Na patogênese e progressão da doença hepática gordurosa não alcoólica (DHGNA), a microbiota tem fortes implicações, já que o intestino possui um eixo de comunicação bidirecional com o fígado, assim como possui com outros órgãos (como o cérebro). Devido a uma grande parte do suprimento sanguíneo hepático vir da região esplênica (ou seja, dos órgãos presentes na cavidade abdominal), este acaba sendo bastante exposto às toxinas e fragmentos bacterianos advindos da região intestinal, principalmente em casos de permeabilidade alterada. (Buzzetti, et. al, 2016)

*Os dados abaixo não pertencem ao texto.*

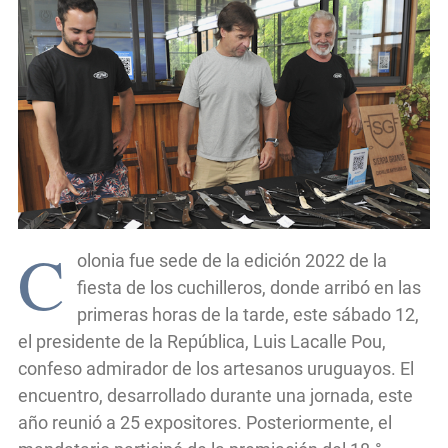
C
olonia fue sede de la edición 2022 de la
fiesta de los cuchilleros, donde arribó en las
primeras horas de la tarde, este sábado 12,
el presidente de la República, Luis Lacalle Pou,
confeso admirador de los artesanos uruguayos. El
encuentro, desarrollado durante una jornada, este
año reunió a 25 expositores. Posteriormente, el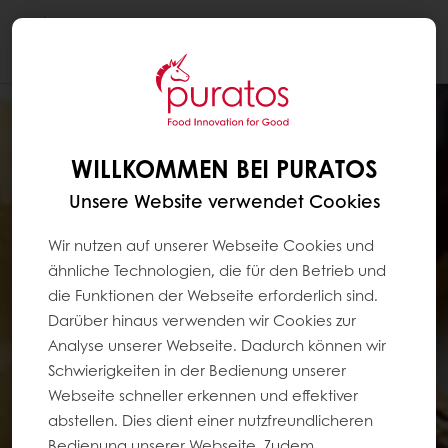
Togg
navi
WILLKOMMEN BEI PURATOS
Unsere Website verwendet Cookies
Wir nutzen auf unserer Webseite Cookies und
ähnliche Technologien, die für den Betrieb und
die Funktionen der Webseite erforderlich sind.
Darüber hinaus verwenden wir Cookies zur
Analyse unserer Webseite. Dadurch können wir
Schwierigkeiten in der Bedienung unserer
Webseite schneller erkennen und effektiver
abstellen. Dies dient einer nutzfreundlicheren
Bedienung unserer Webseite. Zudem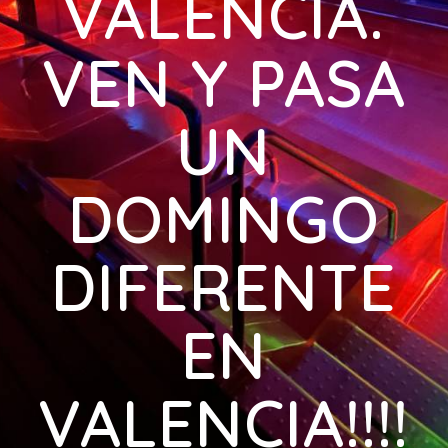
VALENCIA.
VEN Y PASA
UN
DOMINGO
DIFERENTE
EN
VALENCIA!!!!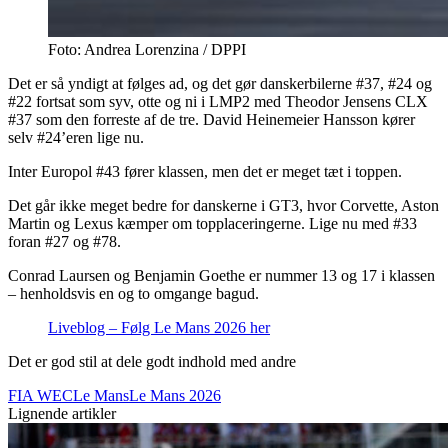
Foto: Andrea Lorenzina / DPPI
Det er så yndigt at følges ad, og det gør danskerbilerne #37, #24 og
#22 fortsat som syv, otte og ni i LMP2 med Theodor Jensens CLX
#37 som den forreste af de tre. David Heinemeier Hansson kører
selv #24’eren lige nu.
Inter Europol #43 fører klassen, men det er meget tæt i toppen.
Det går ikke meget bedre for danskerne i GT3, hvor Corvette, Aston
Martin og Lexus kæmper om topplaceringerne. Lige nu med #33
foran #27 og #78.
Conrad Laursen og Benjamin Goethe er nummer 13 og 17 i klassen
– henholdsvis en og to omgange bagud.
Liveblog – Følg Le Mans 2026 her
Det er god stil at dele godt indhold med andre
FIA WEC
Le Mans
Le Mans 2026
Lignende artikler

Como o tecido hepático é permeado por várias células do sistema imune, como linfócitos, macrófagos, células NK e outras, a presença de toxinas e microrganismos patogênicos acaba estimulando a atuação dessas células, produzindo uma resposta inflamatória que causa dano tecidual e piora a progressão de doenças hepáticas. A ativação de cascatas inflamatórias também prejudica a sinalização da insulina, fato intrinsecamente relacionado ao desenvolvimento da DHGNA. Além da permeabilidade aumentada, o supercrescimento bacteriano parece ser um fator independente que aumenta a predisposição individual para o surgimento da DHGNA. (Buzzetti, et. al, 2016; Safari & Gérard, 2019)
Além disso, desequilíbrios na microbiota estão envolvidos na modulação de vários dos fatores de riscos da DHGNA, como a desregulação do balanço energético, a resistência à insulina, inflamação e metabolismo da colina e ácidos biliares. A colina é um nutriente envolvido no metabolismo de lipídios e do colesterol, além de atuar na circulação enterohepática de ácidos biliares. Baixos níveis de colina estão relacionados ao acúmulo de gordura no fígado, e um estudo demonstrou que, associada à abundância de Gammaproteobacteria e Erysipelotrichi e um polimorfismo no gene PEMT, a baixa ingestão de colina aumenta o risco de esteatose. (He, et. al, 2016)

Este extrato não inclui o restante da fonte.